[[ Extracted records open ]]
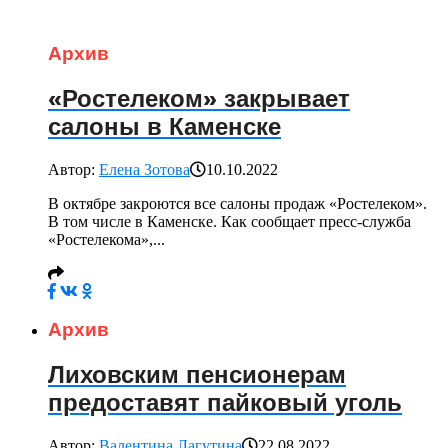
Архив
«Ростелеком» закрывает
салоны в Каменске
Автор:
Елена Зотова
10.10.2022
В октябре закроются все салоны продаж «Ростелеком».
В том числе в Каменске. Как сообщает пресс-служба
«Ростелекома»,...
Архив
Лиховским пенсионерам
предоставят пайковый уголь
Автор:
Валентина Лагутина
22.08.2022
[[ Extracted records closed ]]
Your task is to set down the records shown above exactly, minus any pictures.

Архив
«Ростелеком» закрывает
салоны в Каменске
Автор:
Елена Зотова
10.10.2022
В октябре закроются все салоны продаж «Ростелеком».
В том числе в Каменске. Как сообщает пресс-служба
«Ростелекома»,...
Архив
Лиховским пенсионерам
предоставят пайковый уголь
Автор:
Валентина Лагутина
22.08.2022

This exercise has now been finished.